Our rejection of Neal’s challenge to the trial court’s finding that he had not proved the mitigating circumstances on which he relied requires rejection of his related contention the court erred in finding that the presumption in favor of dismissal triggered by those circumstances had been rebutted by the finding dismissal “would endanger public safety.” (§ 1385, subd. (c)(2).)

Without any mitigating circumstances to “weigh[ ] greatly in favor of dismissing the enhancement” (ibid.), no presumption arose that had to be rebutted. In any event, the presence of mitigating circumstances does not create a presumption in favor of dismissal of an enhancement that can be rebutted only by a finding dismissal would endanger public safety. (Walker, supra, 16 Cal.5th at p. 1033.) Regardless of the presence of enumerated mitigating circumstances or the absence of a finding that dismissal of an

enhancement would endanger public safety, “trial courts retain their discretion to impose an enhancement based on circumstances ‘long deemed essential to the “furtherance of justice” inquiry.’ ” (Ibid.)

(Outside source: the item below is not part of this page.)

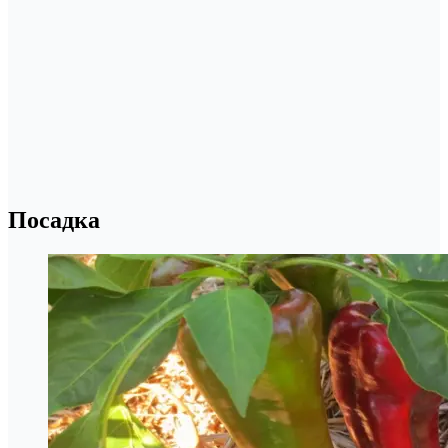
Посадка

We also reject Neal’s contention that in conducting the furtherance of justice inquiry the trial court “failed to apply the correct analysis under section 1385, subdivision (c).” In sentencing Neal, the court invoked “equity and fairness” to “balance” the exceptional violence of Neal’s attack on D.G., her vulnerability, and his potential to commit future violent acts on one side of the scale against the effects of Neal’s mental illness, prior victimization, and childhood trauma on “his ability to make appropriate decisions” on the other side, and concluded there was no “good cause” to dismiss the great bodily injury enhancement. Although the court did not speak in terms of “the furtherance of justice” (§ 1385, subd. (c)(1)), its references to “equity and fairness” and “balanc[ing]” of aggravating and mitigating circumstances show the court applied the correct legal standard and considered permissible factors. (See People v. Ponder (2023) 96 Cal.App.5th 1042, 1052–1053, review granted Jan. 10, 2024, S282925 [no abuse of discretion in refusing to dismiss enhancement when court “ ‘thought about the equities,’ ” considered mitigating and aggravating factors, and “gave great thought” on whether to dismiss it]; Ortiz, supra, 87 Cal.App.5th at p. 1097 & fn. 6, review granted [in exercising discretion under § 1385, subd. (c) court may consider nature and circumstances of current crime and defendant’s background, character, and prospects].) We thus conclude Neal has not met his burden to establish an abuse of discretion. (See Carmony, supra, 33 Cal.4th at pp. 376 [party attacking discretionary sentencing decision must show it was irrational or arbitrary]; Gonzalez, supra, 103 Cal.App.5th at p. 225 [trial court abuses its

discretion when it considers impermissible factors or applies wrong legal standard].)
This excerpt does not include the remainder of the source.